GIVEN ENTRIES Block Start
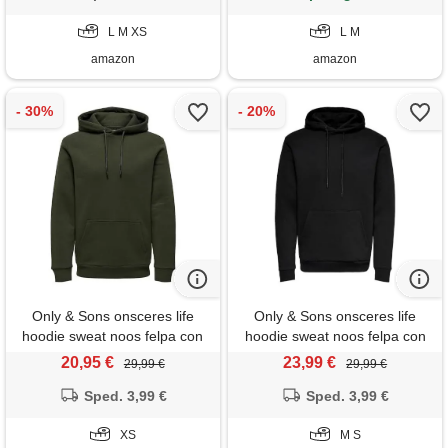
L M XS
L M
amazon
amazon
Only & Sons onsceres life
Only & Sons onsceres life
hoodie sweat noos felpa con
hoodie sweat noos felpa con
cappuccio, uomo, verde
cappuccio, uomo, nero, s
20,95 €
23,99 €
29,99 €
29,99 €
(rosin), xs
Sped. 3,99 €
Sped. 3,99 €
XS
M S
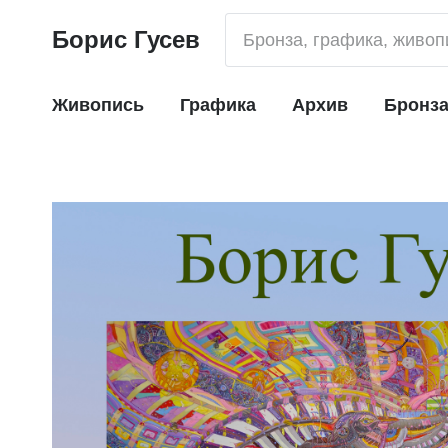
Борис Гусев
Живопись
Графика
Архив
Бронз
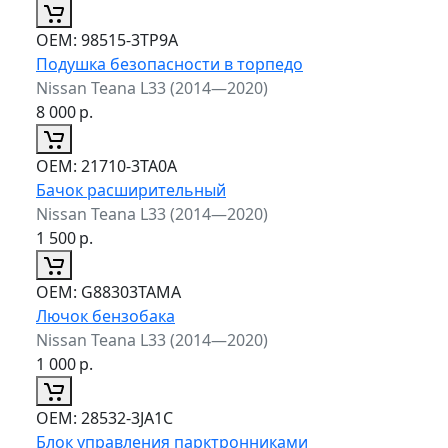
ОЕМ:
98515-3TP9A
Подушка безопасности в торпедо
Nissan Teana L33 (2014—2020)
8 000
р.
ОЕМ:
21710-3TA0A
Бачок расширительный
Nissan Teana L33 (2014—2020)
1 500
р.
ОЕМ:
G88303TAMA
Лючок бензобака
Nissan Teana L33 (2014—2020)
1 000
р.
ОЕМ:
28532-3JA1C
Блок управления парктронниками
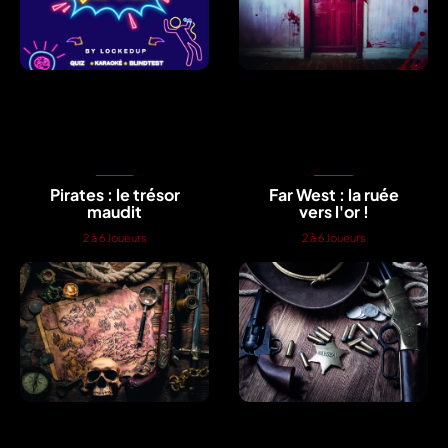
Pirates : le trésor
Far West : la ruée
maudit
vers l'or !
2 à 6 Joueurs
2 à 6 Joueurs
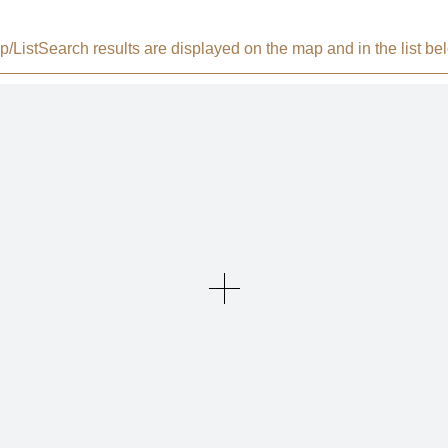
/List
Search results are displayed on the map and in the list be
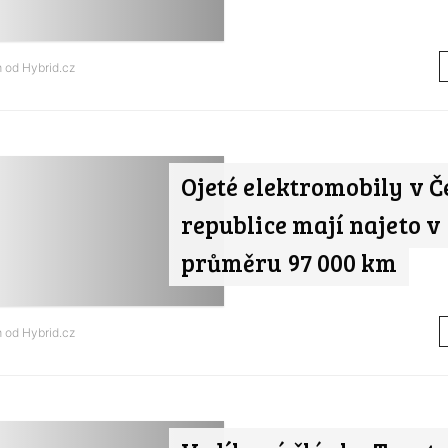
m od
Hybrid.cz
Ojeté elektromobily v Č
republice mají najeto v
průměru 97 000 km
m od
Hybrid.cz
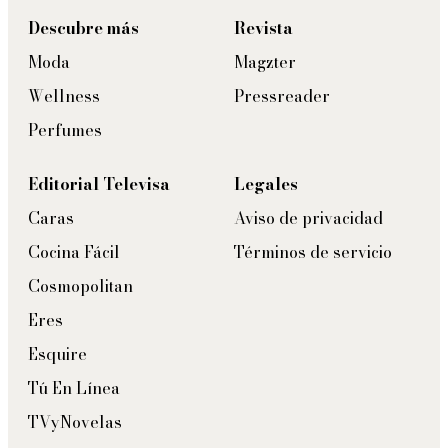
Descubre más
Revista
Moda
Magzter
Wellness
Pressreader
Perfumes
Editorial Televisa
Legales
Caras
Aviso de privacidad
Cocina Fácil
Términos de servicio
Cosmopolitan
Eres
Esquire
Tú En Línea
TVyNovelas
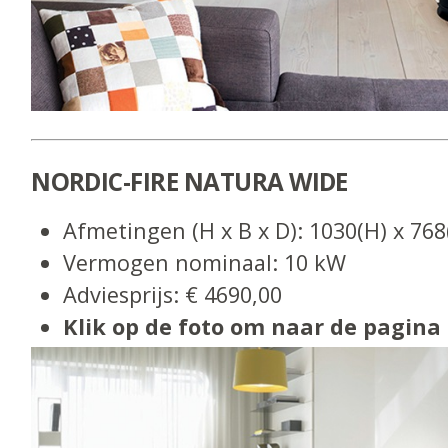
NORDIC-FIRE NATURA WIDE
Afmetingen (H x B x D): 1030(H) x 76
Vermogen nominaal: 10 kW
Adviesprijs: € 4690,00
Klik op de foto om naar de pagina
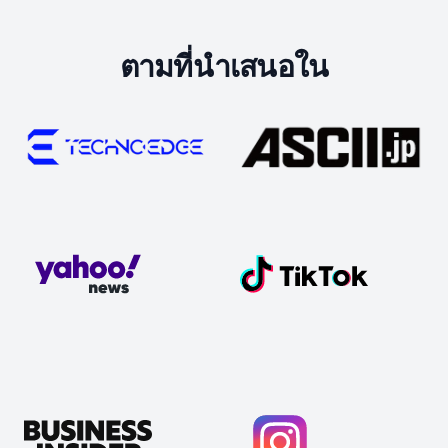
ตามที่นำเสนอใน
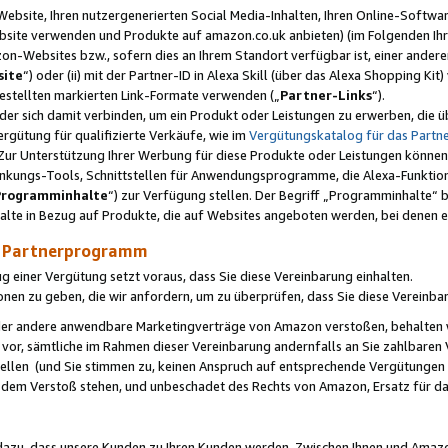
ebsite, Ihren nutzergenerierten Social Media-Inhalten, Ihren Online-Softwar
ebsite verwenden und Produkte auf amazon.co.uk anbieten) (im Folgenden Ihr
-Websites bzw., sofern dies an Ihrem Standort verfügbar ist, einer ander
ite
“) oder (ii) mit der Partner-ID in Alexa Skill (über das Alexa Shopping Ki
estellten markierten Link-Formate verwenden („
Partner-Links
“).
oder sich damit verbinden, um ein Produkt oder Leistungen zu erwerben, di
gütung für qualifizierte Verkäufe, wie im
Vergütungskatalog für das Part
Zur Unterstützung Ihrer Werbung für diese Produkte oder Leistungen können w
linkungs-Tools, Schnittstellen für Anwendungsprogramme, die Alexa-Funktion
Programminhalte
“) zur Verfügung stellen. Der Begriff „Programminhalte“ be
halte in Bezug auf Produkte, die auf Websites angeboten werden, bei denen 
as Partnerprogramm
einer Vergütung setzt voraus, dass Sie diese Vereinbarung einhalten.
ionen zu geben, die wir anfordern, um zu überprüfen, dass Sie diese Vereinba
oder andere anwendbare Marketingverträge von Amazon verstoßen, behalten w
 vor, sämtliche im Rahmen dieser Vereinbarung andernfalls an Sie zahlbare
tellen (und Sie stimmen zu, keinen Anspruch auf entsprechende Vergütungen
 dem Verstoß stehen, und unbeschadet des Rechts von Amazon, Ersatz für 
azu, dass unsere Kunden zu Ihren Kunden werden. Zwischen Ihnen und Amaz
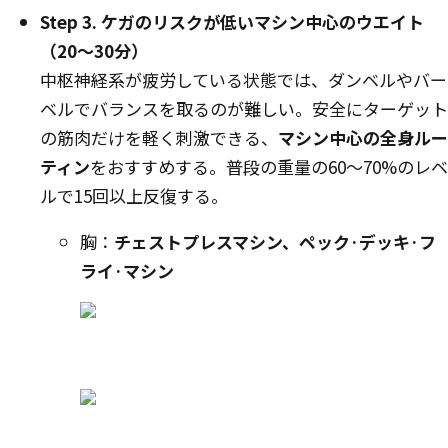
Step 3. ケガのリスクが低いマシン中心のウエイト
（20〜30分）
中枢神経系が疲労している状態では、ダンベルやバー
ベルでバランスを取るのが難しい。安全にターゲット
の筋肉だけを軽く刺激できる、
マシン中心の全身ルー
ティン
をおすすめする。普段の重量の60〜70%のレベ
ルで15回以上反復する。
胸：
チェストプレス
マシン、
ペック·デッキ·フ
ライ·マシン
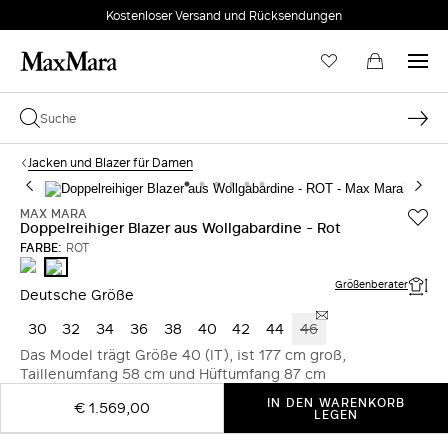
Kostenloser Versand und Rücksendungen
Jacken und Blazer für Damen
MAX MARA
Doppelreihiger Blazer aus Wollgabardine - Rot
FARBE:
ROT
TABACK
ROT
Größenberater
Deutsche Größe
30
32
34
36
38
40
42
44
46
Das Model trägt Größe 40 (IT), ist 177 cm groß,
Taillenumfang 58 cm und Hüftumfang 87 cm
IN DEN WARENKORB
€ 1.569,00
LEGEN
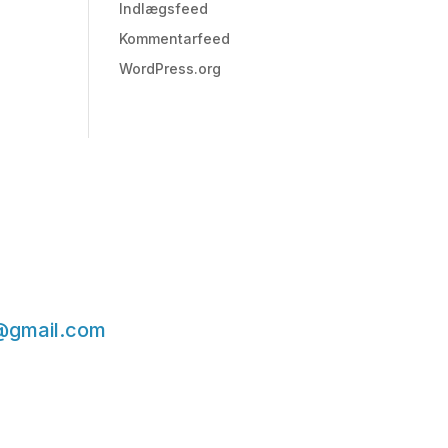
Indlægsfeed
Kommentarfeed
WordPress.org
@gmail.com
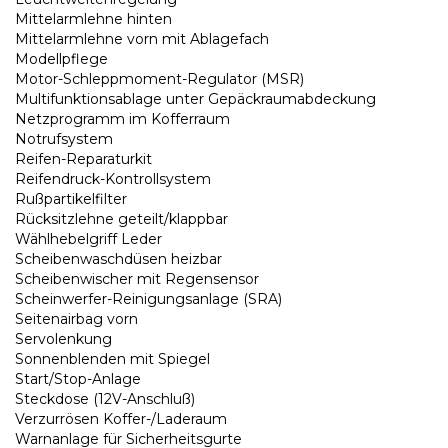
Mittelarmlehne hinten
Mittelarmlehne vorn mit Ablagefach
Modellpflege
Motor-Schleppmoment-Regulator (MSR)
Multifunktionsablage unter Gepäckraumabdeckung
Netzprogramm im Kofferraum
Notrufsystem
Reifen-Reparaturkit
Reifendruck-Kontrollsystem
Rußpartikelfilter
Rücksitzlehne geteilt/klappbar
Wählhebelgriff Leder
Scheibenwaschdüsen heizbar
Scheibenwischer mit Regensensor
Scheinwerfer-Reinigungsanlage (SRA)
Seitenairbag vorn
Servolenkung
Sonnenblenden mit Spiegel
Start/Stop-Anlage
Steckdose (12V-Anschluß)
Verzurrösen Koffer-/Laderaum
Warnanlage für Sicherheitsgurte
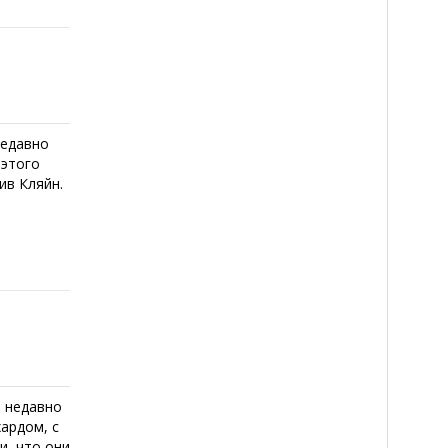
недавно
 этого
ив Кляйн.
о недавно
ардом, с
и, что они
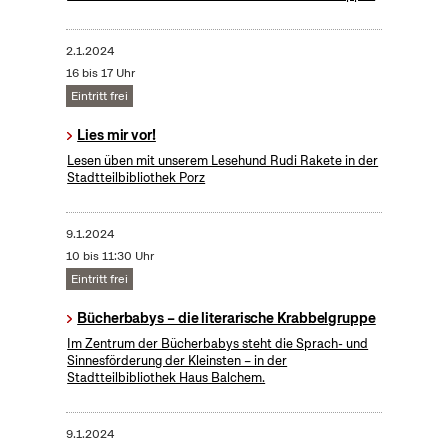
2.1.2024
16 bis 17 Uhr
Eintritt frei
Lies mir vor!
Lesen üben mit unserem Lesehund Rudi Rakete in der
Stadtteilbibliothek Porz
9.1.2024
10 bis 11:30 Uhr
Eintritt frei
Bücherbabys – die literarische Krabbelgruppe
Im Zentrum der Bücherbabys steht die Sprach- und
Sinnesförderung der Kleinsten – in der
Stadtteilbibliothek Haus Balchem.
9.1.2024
GIVEN ENTRIES Block End
• **ACTIVITY**: Leaving out each picture, repeat exactly the lines above from the one that contains "azu, dass unsere" through the one that contains "Stadtteilbibliothek Haus Balchem.".

• **REPLY**:
azu, dass unsere Kunden zu Ihren Kunden werden. Zwischen Ihnen und Amaz
Step 3. ケガのリスクが低いマシン中心のウエイト
（20〜30分）
中枢神経系が疲労している状態では、ダンベルやバー
ベルでバランスを取るのが難しい。安全にターゲット
の筋肉だけを軽く刺激できる、
マシン中心の全身ルー
ティン
をおすすめする。普段の重量の60〜70%のレベ
ルで15回以上反復する。
胸：
チェストプレス
マシン、
ペック·デッキ·フ
ライ·マシン
Kostenloser Versand und Rücksendungen
Jacken und Blazer für Damen
MAX MARA
Doppelreihiger Blazer aus Wollgabardine - Rot
FARBE:
ROT
TABACK
ROT
Größenberater
Deutsche Größe
30
32
34
36
38
40
42
44
46
Das Model trägt Größe 40 (IT), ist 177 cm groß,
Taillenumfang 58 cm und Hüftumfang 87 cm
IN DEN WARENKORB
€ 1.569,00
LEGEN
Indlægsfeed
Kommentarfeed
WordPress.org
@gmail.com
Mittelarmlehne hinten
Mittelarmlehne vorn mit Ablagefach
Modellpflege
Motor-Schleppmoment-Regulator (MSR)
Multifunktionsablage unter Gepäckraumabdeckung
Netzprogramm im Kofferraum
Notrufsystem
Reifen-Reparaturkit
Reifendruck-Kontrollsystem
Rußpartikelfilter
Rücksitzlehne geteilt/klappbar
Wählhebelgriff Leder
Scheibenwaschdüsen heizbar
Scheibenwischer mit Regensensor
Scheinwerfer-Reinigungsanlage (SRA)
Seitenairbag vorn
Servolenkung
Sonnenblenden mit Spiegel
Start/Stop-Anlage
Steckdose (12V-Anschluß)
Verzurrösen Koffer-/Laderaum
Warnanlage für Sicherheitsgurte
недавно
 этого
ив Кляйн.
о недавно
ардом, с
и, что они
2.1.2024
16 bis 17 Uhr
Eintritt frei
Lies mir vor!
Lesen üben mit unserem Lesehund Rudi Rakete in der
Stadtteilbibliothek Porz
9.1.2024
10 bis 11:30 Uhr
Eintritt frei
Bücherbabys – die literarische Krabbelgruppe
Im Zentrum der Bücherbabys steht die Sprach- und
Sinnesförderung der Kleinsten – in der
Stadtteilbibliothek Haus Balchem.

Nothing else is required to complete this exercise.